## TASK DESCRIPTION
For this exercise, please find the lines in the entries that include the word "execution" and copy them.

(Saved data entries)
*-*-*
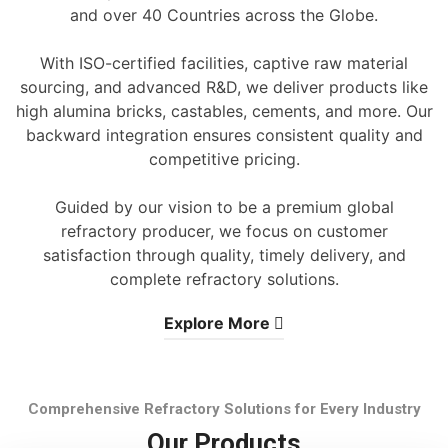
and over 40 Countries across the Globe.
With ISO-certified facilities, captive raw material
sourcing, and advanced R&D, we deliver products like
high alumina bricks, castables, cements, and more. Our
backward integration ensures consistent quality and
competitive pricing.
Guided by our vision to be a premium global
refractory producer, we focus on customer
satisfaction through quality, timely delivery, and
complete refractory solutions.
Explore More
Comprehensive Refractory Solutions for Every Industry
Our Products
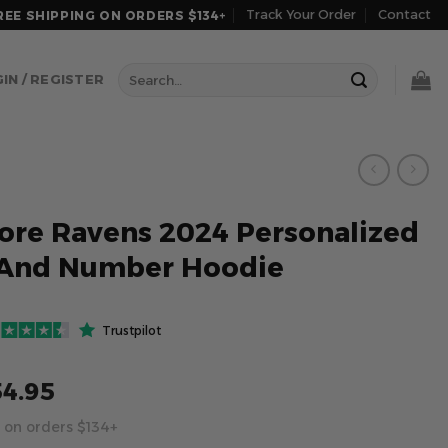
Track Your Order
Contact
REE SHIPPING ON ORDERS $134+
Search
IN / REGISTER
for:
ore Ravens 2024 Personalized
And Number Hoodie
Trustpilot
54.95
 on orders $134+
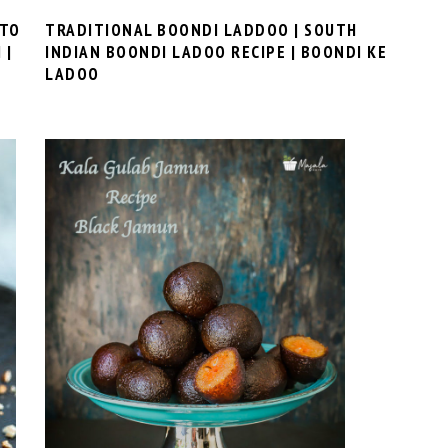
 TO
TRADITIONAL BOONDI LADDOO | SOUTH
 |
INDIAN BOONDI LADOO RECIPE | BOONDI KE
LADOO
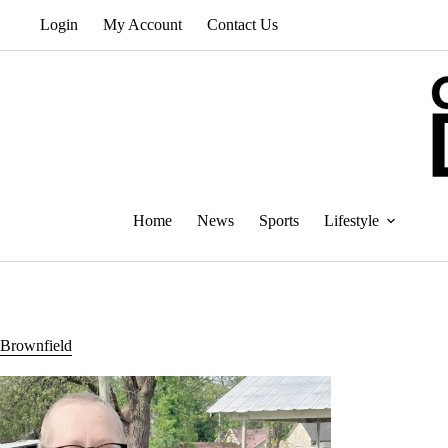
Skip
Login
My Account
Contact Us
to
content
Home
News
Sports
Lifestyle
Brownfield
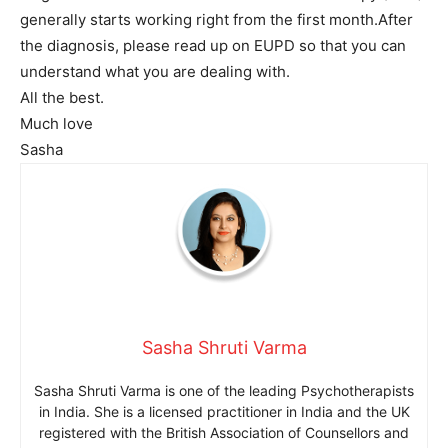
generally starts working right from the first month.After
the diagnosis, please read up on EUPD so that you can
understand what you are dealing with.
All the best.
Much love
Sasha
Sasha Shruti Varma
Sasha Shruti Varma is one of the leading Psychotherapists
in India. She is a licensed practitioner in India and the UK
registered with the British Association of Counsellors and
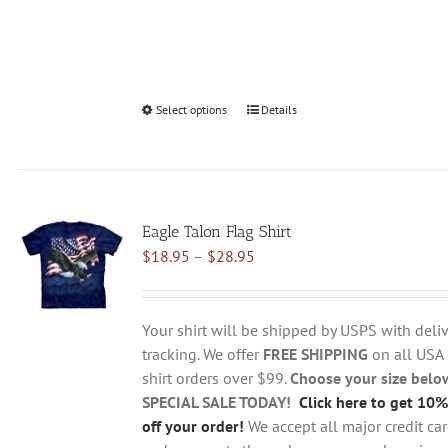
Select options
This
Details
product
has
multiple
variants.
Eagle Talon Flag Shirt
The
Price
$
18.95
–
$
28.95
options
range:
may
$18.95
be
through
chosen
Your shirt will be shipped by USPS with deliv
$28.95
on
tracking. We offer
FREE SHIPPING
on all USA
the
shirt orders over $99.
Choose your size belo
product
SPECIAL SALE TODAY!
Click here to get 10%
page
off your order!
We accept all major credit ca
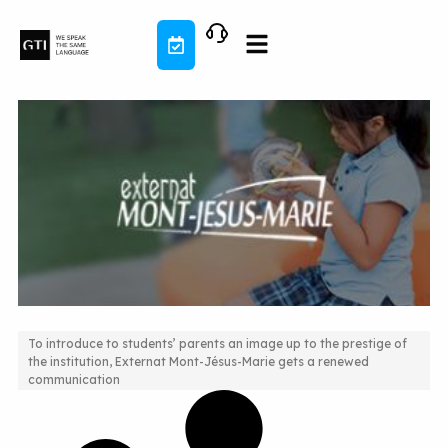
Skip
to
content
To introduce to students’ parents an image up to the prestige of
the institution, Externat Mont-Jésus-Marie gets a renewed
New responsive web design to reflect school life
communication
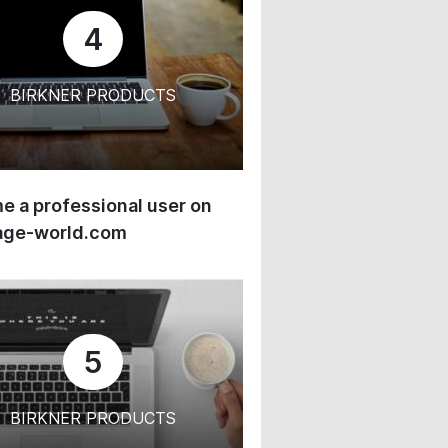
4
BIRKNER PRODUCTS
 a professional user on
age-world.com
5
BIRKNER PRODUCTS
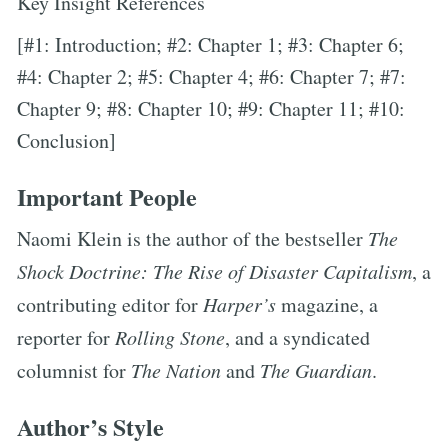
Key Insight References
[#1: Introduction; #2: Chapter 1; #3: Chapter 6;
#4: Chapter 2; #5: Chapter 4; #6: Chapter 7; #7:
Chapter 9; #8: Chapter 10; #9: Chapter 11; #10:
Conclusion]
Important People
Naomi Klein is the author of the bestseller
The
Shock Doctrine: The Rise of Disaster Capitalism
, a
contributing editor for
Harper’s
magazine, a
reporter for
Rolling Stone
, and a syndicated
columnist for
The Nation
and
The Guardian
.
Author’s Style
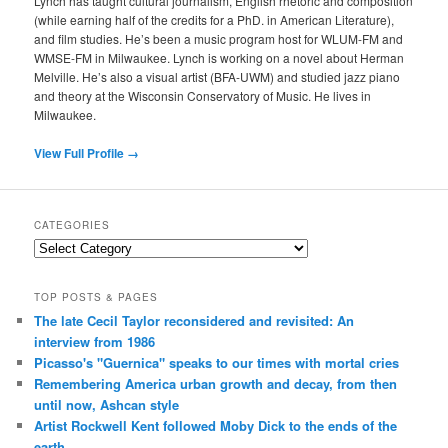
Lynch has taught cultural journalism, English rhetoric and composition
(while earning half of the credits for a PhD. in American Literature),
and film studies. He’s been a music program host for WLUM-FM and
WMSE-FM in Milwaukee. Lynch is working on a novel about Herman
Melville. He’s also a visual artist (BFA-UWM) and studied jazz piano
and theory at the Wisconsin Conservatory of Music. He lives in
Milwaukee.
View Full Profile →
CATEGORIES
Categories
TOP POSTS & PAGES
The late Cecil Taylor reconsidered and revisited: An
interview from 1986
Picasso's "Guernica" speaks to our times with mortal cries
Remembering America urban growth and decay, from then
until now, Ashcan style
Artist Rockwell Kent followed Moby Dick to the ends of the
earth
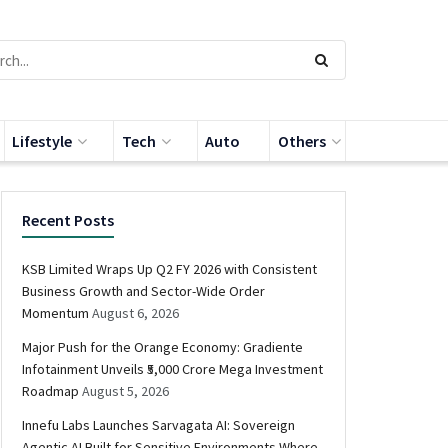
Lifestyle
Tech
Auto
Others
Recent Posts
KSB Limited Wraps Up Q2 FY 2026 with Consistent
Business Growth and Sector-Wide Order
Momentum
August 6, 2026
Major Push for the Orange Economy: Gradiente
Infotainment Unveils ₹5,000 Crore Mega Investment
Roadmap
August 5, 2026
Innefu Labs Launches Sarvagata AI: Sovereign
Agentic AI Built for Sensitive Environments Where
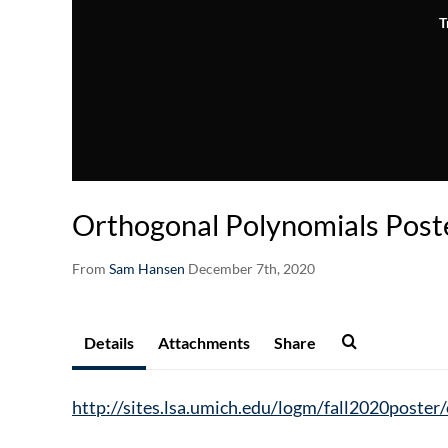
T
Orthogonal Polynomials Post
From
Sam Hansen
December 7th, 2020
Details
Attachments
Share
http://sites.lsa.umich.edu/logm/fall2020poster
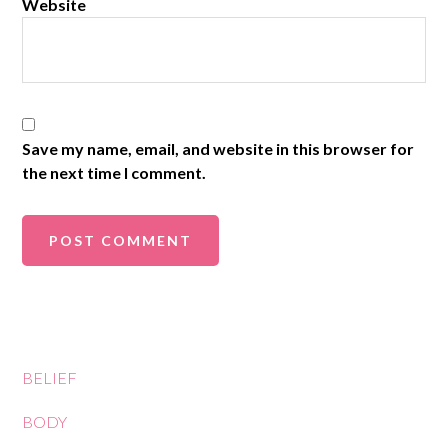
Website
Save my name, email, and website in this browser for
the next time I comment.
BELIEF
BODY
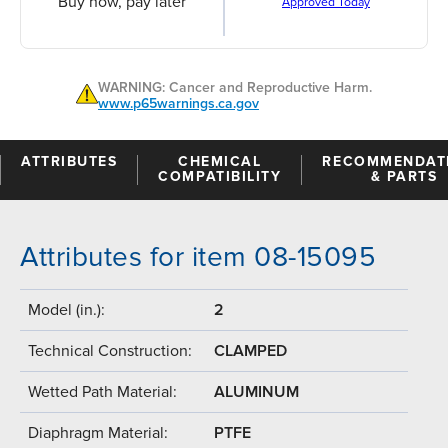
Buy now, pay later
Approved Today
WARNING: Cancer and Reproductive Harm.
www.p65warnings.ca.gov
ATTRIBUTES
CHEMICAL
RECOMMENDAT
COMPATIBILITY
& PARTS
Attributes for item 08-15095
Model (in.):
2
Technical Construction:
CLAMPED
Wetted Path Material:
ALUMINUM
Diaphragm Material:
PTFE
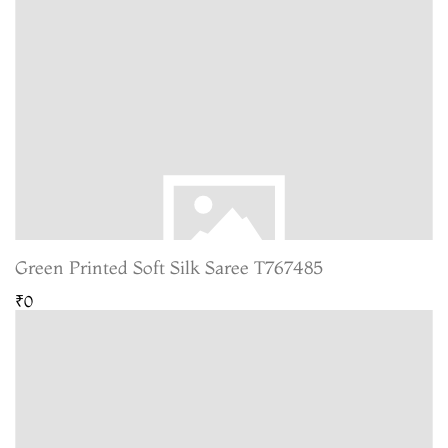
Green Printed Soft Silk Saree T767485
₹0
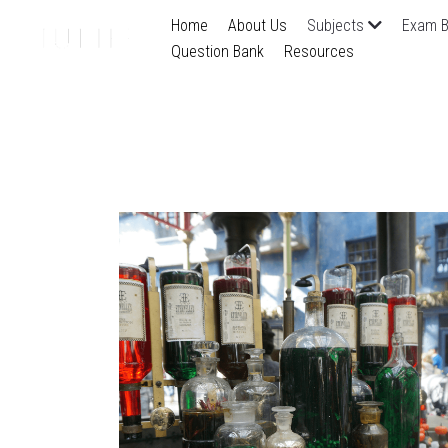
Home
About Us
Subjects
Exam B
Question Bank
Resources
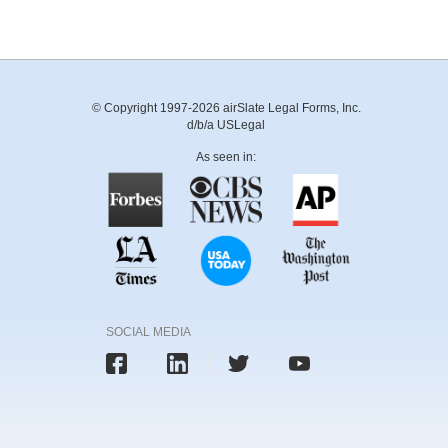
© Copyright 1997-2026 airSlate Legal Forms, Inc.
d/b/a USLegal
As seen in:
SOCIAL MEDIA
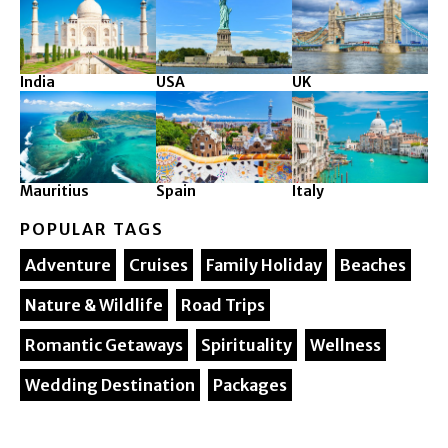
India
USA
UK
Mauritius
Spain
Italy
POPULAR TAGS
Adventure
Cruises
Family Holiday
Beaches
Nature & Wildlife
Road Trips
Romantic Getaways
Spirituality
Wellness
Wedding Destination
Packages
© 2025. Silver Maple Ventures All rights reserved.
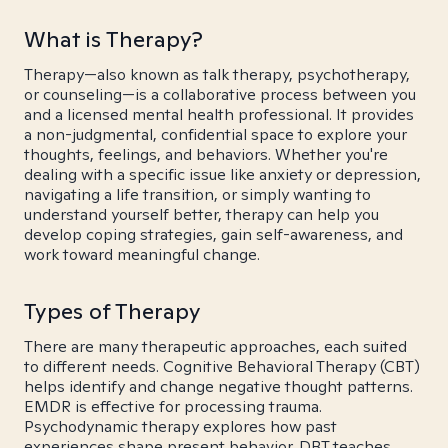
What is Therapy?
Therapy—also known as talk therapy, psychotherapy,
or counseling—is a collaborative process between you
and a licensed mental health professional. It provides
a non-judgmental, confidential space to explore your
thoughts, feelings, and behaviors. Whether you're
dealing with a specific issue like anxiety or depression,
navigating a life transition, or simply wanting to
understand yourself better, therapy can help you
develop coping strategies, gain self-awareness, and
work toward meaningful change.
Types of Therapy
There are many therapeutic approaches, each suited
to different needs. Cognitive Behavioral Therapy (CBT)
helps identify and change negative thought patterns.
EMDR is effective for processing trauma.
Psychodynamic therapy explores how past
experiences shape present behavior. DBT teaches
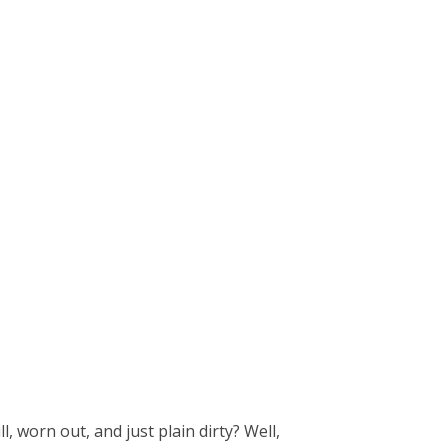
l, worn out, and just plain dirty? Well,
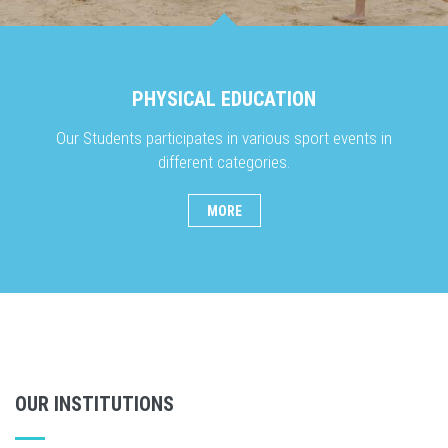
PHYSICAL EDUCATION
Our Students participates in various sport events in
different categories.
MORE
OUR INSTITUTIONS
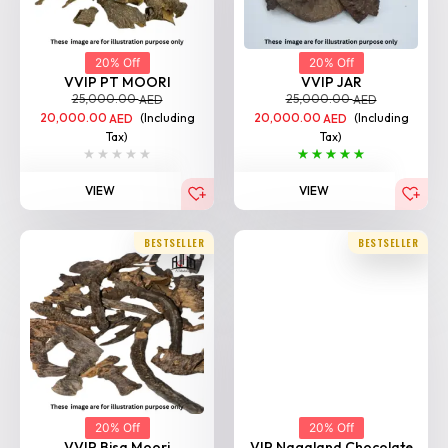
20% Off
20% Off
VVIP PT MOORI
VVIP JAR
25,000.00
25,000.00
AED
AED
20,000.00
(Including
20,000.00
(Including
AED
AED
Tax)
Tax)
VIEW
VIEW
BESTSELLER
BESTSELLER
20% Off
20% Off
VVIP Bisa Moori
VIP Nagaland Chocolate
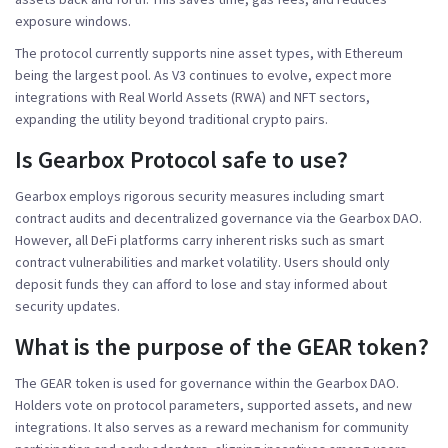
exposure windows.
The protocol currently supports nine asset types, with Ethereum
being the largest pool. As V3 continues to evolve, expect more
integrations with Real World Assets (RWA) and NFT sectors,
expanding the utility beyond traditional crypto pairs.
Is Gearbox Protocol safe to use?
Gearbox employs rigorous security measures including smart
contract audits and decentralized governance via the Gearbox DAO.
However, all DeFi platforms carry inherent risks such as smart
contract vulnerabilities and market volatility. Users should only
deposit funds they can afford to lose and stay informed about
security updates.
What is the purpose of the GEAR token?
The GEAR token is used for governance within the Gearbox DAO.
Holders vote on protocol parameters, supported assets, and new
integrations. It also serves as a reward mechanism for community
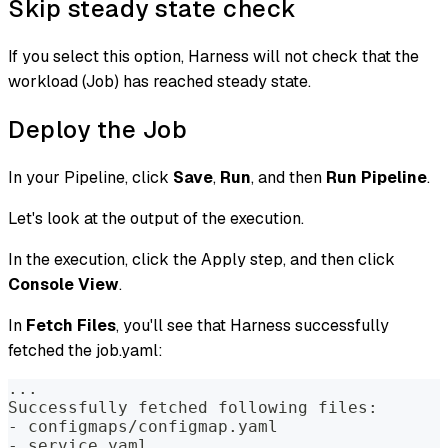
Skip steady state check
If you select this option, Harness will not check that the
workload (Job) has reached steady state.
Deploy the Job
In your Pipeline, click
Save
,
Run
, and then
Run Pipeline
.
Let's look at the output of the execution.
In the execution, click the Apply step, and then click
Console View
.
In
Fetch Files
, you'll see that Harness successfully
fetched the job.yaml:
...  
Successfully fetched following files:  
- configmaps/configmap.yaml  
- service.yaml  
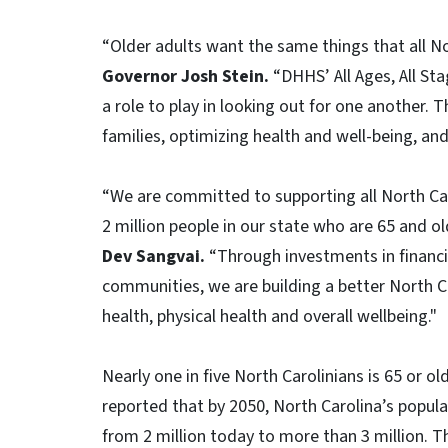
“Older adults want the same things that all Nor
Governor Josh Stein.
“DHHS’ All Ages, All Sta
a role to play in looking out for one another. 
families, optimizing health and well-being, and
“We are committed to supporting all North Caro
2 million people in our state who are 65 and ol
Dev Sangvai.
“Through investments in financial
communities, we are building a better North Ca
health, physical health and overall wellbeing."
Nearly one in five North Carolinians is 65 or ol
reported that by 2050, North Carolina’s popul
from 2 million today to more than 3 million.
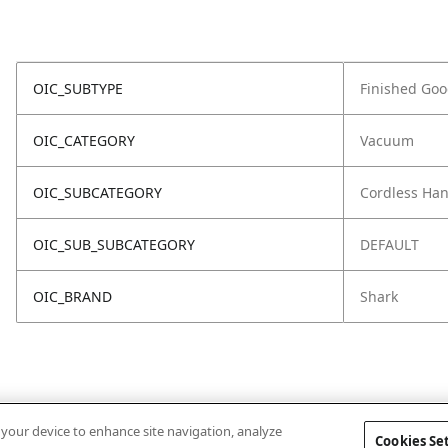
OIC_SUBTYPE
Finished Go
OIC_CATEGORY
Vacuum
OIC_SUBCATEGORY
Cordless Ha
OIC_SUB_SUBCATEGORY
DEFAULT
OIC_BRAND
Shark
n your device to enhance site navigation, analyze
Cookies Se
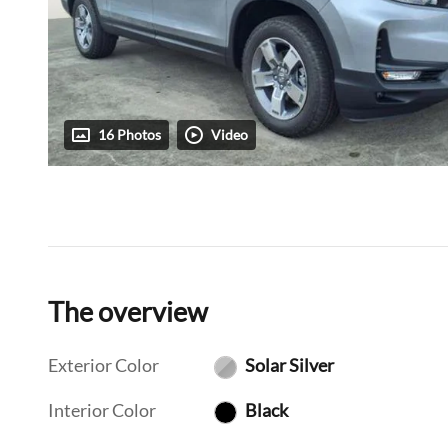
16 Photos
Video
The overview
Exterior Color
Solar Silver
Interior Color
Black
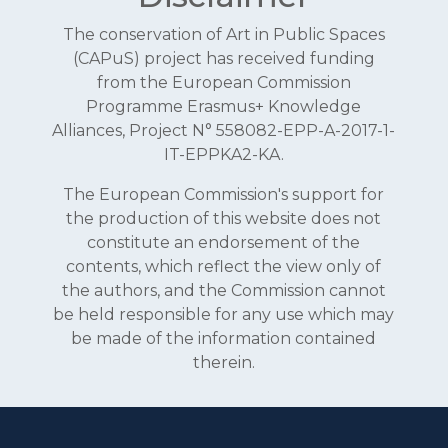
The conservation of Art in Public Spaces
(CAPuS) project has received funding
from the European Commission
Programme Erasmus+ Knowledge
Alliances, Project N° 558082-EPP-A-2017-1-
IT-EPPKA2-KA.
The European Commission's support for
the production of this website does not
constitute an endorsement of the
contents, which reflect the view only of
the authors, and the Commission cannot
be held responsible for any use which may
be made of the information contained
therein.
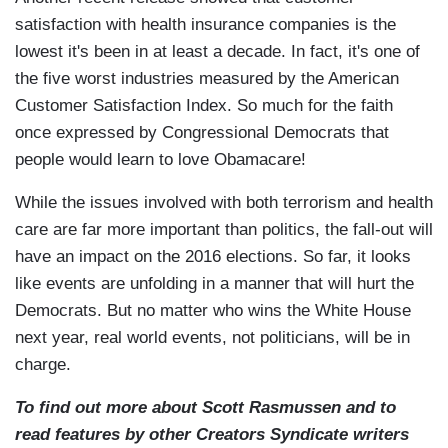
satisfaction with health insurance companies is the
lowest it's been in at least a decade. In fact, it's one of
the five worst industries measured by the American
Customer Satisfaction Index. So much for the faith
once expressed by Congressional Democrats that
people would learn to love Obamacare!
While the issues involved with both terrorism and health
care are far more important than politics, the fall-out will
have an impact on the 2016 elections. So far, it looks
like events are unfolding in a manner that will hurt the
Democrats. But no matter who wins the White House
next year, real world events, not politicians, will be in
charge.
To find out more about Scott Rasmussen and to
read features by other Creators Syndicate writers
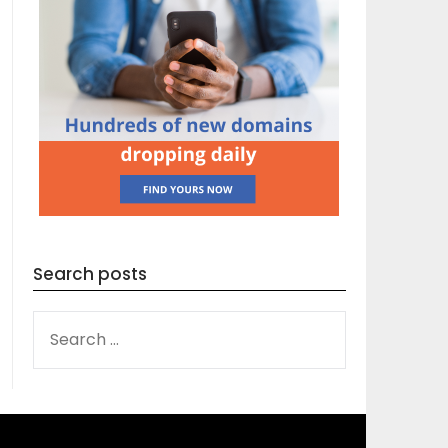
Search posts
SEARCH
FOR:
*-*-*
## SOLUTION TO THE PROBLEM
Let's look at the output of the execution.
In the execution, click the Apply step, and then click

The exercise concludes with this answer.